4. Is it a happy ending or an endless abyss?

Lockhar and the heroine jointly killed the baron (metaphorically killed the shadow left by Lockhar's father), and burned down the old castle sanatorium (burned by the carrier of persecution fantasy), Lockhar and the heroine (both himself) ) fled, when hitting the car going uphill on the road, the director who got off the car finally gave this sentence, "Lockhar, are you crazy?!" "No, I feel I'm better" Feeling that Lockhart won Even though the sanatorium was burned down, the treatment in the sanatorium was still effective. At the end, Lockhart's weird smile flipped the illusion that I thought Lockhart was all right. It turned out that Lockhart had fallen into the endless abyss.

My own understanding, different opinions, welcome to discuss.

View more about A Cure for Wellness reviews

Extended Reading
  • Franco 2022-04-24 07:01:13

    68/100 "The cure for wellness" is a dark and no-nonsense fairy tale, full of spooky thrillers and convincing performances, and it's rare to keep the suspense to the end. But the weak connection between the protagonist's childhood background, work background and the main story makes the film lose its core appeal.

  • Franco 2021-12-21 08:01:02

    Pre-screening on campus + director Q&A. I just want to ask the director if he was stabbed by 12inch****. Why can such a thing be shot for more than two hours. The suspense dragged on until I didn't want to know. Logic was so bruised that he didn't want to reason with him. The director likes to shoot cyclic karma so much, I don’t know if he has suffered any injuries. The photography is still great, and the casting is also good. 2.5 stars.

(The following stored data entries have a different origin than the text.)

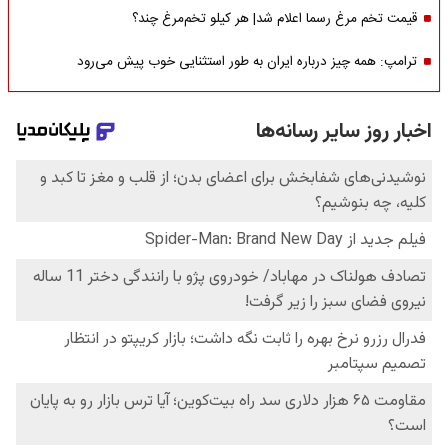
قیمت تخم مرغ رسما اعلام شد| هر کیلو تخم‌مرغ چند؟
ترامپ: همه چیز درباره ایران به طور استثنایی خوب پیش می‌رود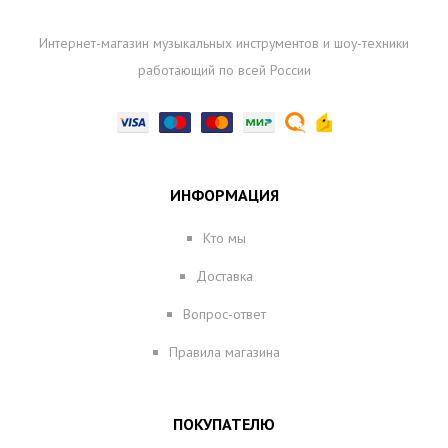
Интернет-магазин музыкальных инструментов и шоу-техники
работающий по всей России
ИНФОРМАЦИЯ
Кто мы
Доставка
Вопрос-ответ
Правила магазина
ПОКУПАТЕЛЮ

A Cure for Wellness quotes

  • Pembroke: [Lockhart reading his letter] To my fellow-members of the Board. A man cannot unsee the truth. He cannot willingly return to darkness, or go blind once he has the gift of sight, any more than he can be unborn. We are the only species capable of self-reflection. The only species with the toxin of self-doubt written into our genetic code. Unequal to our gifts, we build, we buy, we consume. We wrap us in the illusion of material success. We cheat and deceive as we claw our way to the pinnacle of what we define as achievement. Superiority to other men.

  • Pembroke: [Lockhart now reading the letter sitting at boardroom table] There is a sickness inside us. Rising like the bile that leaves that bitter taste at the back of our throats. It's there in every one of you seated around the table. We deny its existence until one day the body rebels against the mind and screams out, "I am not a well man." No doubt you will think only of the merger. That unclean melding of two equally diseased institutions. But the truth cannot be ignored. For only when we know what ails us can we hope to find the cure. I will not return. Do not attempt to contact me again. Sincerely, Roland E. Pembroke.

    Hank Green: Well, Mr. Lockhart, what do you make of that?

    Lockhart: Clearly he's lost his mind.

    Wilson: Our thought exactly.

    Hollis: Man goes for two-week spa vacation and has a complete mental breakdown.

    Humphrey: [viewing his smartphone] Who the hell takes the waters in the 21st century anyway?